Avec son aspect si singulier et artistique, le bromélia pourrait passer pour une plante artificielle. C’est pourtant bel et bien une création de la nature, et qui, en plus, est très peu exigeante. En échange d'un peu de lumière et d’eau, elle offre des couleurs spectaculaires et une ambiance tropicale.

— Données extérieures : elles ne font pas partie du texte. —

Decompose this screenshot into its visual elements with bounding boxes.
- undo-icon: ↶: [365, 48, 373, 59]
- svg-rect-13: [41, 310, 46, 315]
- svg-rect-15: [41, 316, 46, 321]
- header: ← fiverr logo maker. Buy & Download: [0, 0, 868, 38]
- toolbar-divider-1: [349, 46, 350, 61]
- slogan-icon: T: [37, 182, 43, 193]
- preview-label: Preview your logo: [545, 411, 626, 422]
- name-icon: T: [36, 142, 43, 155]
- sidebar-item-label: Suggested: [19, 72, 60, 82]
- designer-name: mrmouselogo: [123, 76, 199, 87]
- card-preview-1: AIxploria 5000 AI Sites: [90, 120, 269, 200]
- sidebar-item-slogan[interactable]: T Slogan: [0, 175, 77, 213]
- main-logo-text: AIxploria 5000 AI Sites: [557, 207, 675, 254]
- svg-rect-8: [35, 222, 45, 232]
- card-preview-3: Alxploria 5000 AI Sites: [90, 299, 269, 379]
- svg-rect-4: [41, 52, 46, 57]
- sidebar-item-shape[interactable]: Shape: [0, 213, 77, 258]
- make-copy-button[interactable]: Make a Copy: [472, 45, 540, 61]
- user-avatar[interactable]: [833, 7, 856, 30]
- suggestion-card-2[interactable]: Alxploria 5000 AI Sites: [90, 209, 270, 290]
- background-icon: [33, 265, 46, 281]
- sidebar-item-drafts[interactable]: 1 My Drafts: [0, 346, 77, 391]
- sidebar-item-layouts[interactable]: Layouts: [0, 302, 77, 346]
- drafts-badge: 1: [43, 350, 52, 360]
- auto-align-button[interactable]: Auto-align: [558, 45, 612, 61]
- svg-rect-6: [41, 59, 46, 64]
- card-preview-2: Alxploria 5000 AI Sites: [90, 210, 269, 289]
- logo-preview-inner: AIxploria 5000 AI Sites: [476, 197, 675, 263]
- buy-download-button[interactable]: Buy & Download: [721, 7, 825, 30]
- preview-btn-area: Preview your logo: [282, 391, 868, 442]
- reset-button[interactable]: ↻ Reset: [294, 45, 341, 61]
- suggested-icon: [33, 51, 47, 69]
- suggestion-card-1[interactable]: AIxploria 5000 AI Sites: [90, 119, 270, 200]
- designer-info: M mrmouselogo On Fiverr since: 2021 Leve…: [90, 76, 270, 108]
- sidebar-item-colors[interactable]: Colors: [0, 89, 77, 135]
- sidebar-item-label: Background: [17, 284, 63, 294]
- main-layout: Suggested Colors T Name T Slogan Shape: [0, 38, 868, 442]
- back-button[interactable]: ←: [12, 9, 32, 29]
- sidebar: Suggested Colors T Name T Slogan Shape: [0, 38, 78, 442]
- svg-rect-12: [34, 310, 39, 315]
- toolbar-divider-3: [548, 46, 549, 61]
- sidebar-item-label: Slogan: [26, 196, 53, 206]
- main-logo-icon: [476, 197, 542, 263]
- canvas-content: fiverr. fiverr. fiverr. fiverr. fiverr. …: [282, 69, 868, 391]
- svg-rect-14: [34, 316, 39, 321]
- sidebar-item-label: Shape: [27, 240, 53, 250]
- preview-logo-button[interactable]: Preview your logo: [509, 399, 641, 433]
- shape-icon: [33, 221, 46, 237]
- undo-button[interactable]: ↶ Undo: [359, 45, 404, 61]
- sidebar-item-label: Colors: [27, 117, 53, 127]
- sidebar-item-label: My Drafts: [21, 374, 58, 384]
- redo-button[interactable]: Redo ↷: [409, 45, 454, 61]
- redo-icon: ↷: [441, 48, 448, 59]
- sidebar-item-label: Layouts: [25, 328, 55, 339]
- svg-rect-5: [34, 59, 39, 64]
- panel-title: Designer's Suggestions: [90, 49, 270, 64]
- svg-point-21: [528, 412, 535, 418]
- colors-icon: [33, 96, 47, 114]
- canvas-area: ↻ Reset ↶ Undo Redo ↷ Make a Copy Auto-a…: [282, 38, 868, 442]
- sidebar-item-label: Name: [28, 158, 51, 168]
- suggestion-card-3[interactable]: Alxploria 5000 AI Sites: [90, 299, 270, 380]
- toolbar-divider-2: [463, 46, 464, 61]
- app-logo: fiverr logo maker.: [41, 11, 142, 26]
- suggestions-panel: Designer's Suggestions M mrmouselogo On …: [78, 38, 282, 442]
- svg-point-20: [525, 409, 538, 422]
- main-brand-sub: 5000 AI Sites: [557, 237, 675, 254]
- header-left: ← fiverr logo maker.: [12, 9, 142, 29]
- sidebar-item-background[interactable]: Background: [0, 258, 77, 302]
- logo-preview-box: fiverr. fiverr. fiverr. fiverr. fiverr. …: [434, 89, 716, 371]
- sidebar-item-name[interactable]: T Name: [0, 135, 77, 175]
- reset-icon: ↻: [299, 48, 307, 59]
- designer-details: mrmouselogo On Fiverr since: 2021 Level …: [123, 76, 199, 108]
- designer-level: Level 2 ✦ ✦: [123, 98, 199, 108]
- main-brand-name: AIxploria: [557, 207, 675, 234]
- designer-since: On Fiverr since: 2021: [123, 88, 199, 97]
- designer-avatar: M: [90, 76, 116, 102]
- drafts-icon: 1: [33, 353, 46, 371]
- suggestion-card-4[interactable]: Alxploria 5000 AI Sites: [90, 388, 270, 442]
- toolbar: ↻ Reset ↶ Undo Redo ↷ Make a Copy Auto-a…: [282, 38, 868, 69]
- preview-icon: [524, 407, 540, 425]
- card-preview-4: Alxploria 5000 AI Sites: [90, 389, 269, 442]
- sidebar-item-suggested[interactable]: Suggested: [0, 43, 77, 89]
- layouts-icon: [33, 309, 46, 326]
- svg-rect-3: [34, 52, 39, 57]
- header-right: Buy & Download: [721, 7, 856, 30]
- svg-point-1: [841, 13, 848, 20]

Il en existe plus de 2 800 variétés, dont les plus belles et les plus faciles ont été adoptées comme plantes d’intérieur. Les plus connues sont le Guzmania (trompette), l’Aechmea (rosette gris-argenté), le Vriesea (en forme de plumes), le Neoregalia (calice rouge) et le Tillandsia (tiges fines et cuillères). L’ananas (ornemental), le Nidularium, le Billbergia (en chute) et le Cryptyantus font également partie du club. Tous les bromélias ont une influence positive sur la qualité de l’air. Ce que l’on prend souvent pour des fleurs dans le bromélia sont en fait ses bractées colorées ; les véritables fleurs du bromélia sont très petites.

Symbolique 

Les Incas, les Aztèques et les Mayas utilisaient à peu près toutes les parties de la plante lors de cérémonies, mais aussi pour se nourrir, se protéger, en tirer des fibres, de sorte que le bromélia est considéré dans ses pays d’origine comme « un don des dieux ». La plante d’intérieur est symbole de protection — en référence au feuillage plein et vert qui entoure et protège, la belle partie colorée.  

Origine 

Le bromélia s’est probablement développé au Crétacé, il y a environ 65 millions d’années. Des fossiles datant de 30 millions d’années ont été retrouvés, permettant d’affirmer qu’il s’agit bien d’une plante primitive. Le bromélia est originaire de la région sauvage de la cordillère des Andes et des forêts vierges chaudes de l’Uruguay, mais on le trouve de nos jours dans toute l’Amérique du Sud et l’Amérique centrale. Certaines variétés poussent dans la terre tandis que d’autres sont épiphytes, c’est-à-dire poussant sur des arbres sans leur soustraire de nourriture. La plante se nourrit alors de l’humidité ambiante qu’elle absorbe par ses feuilles et ses racines aériennes. Au XVIIIe siècle, ce sont des marchands belges qui ont introduit le bromélia en Europe.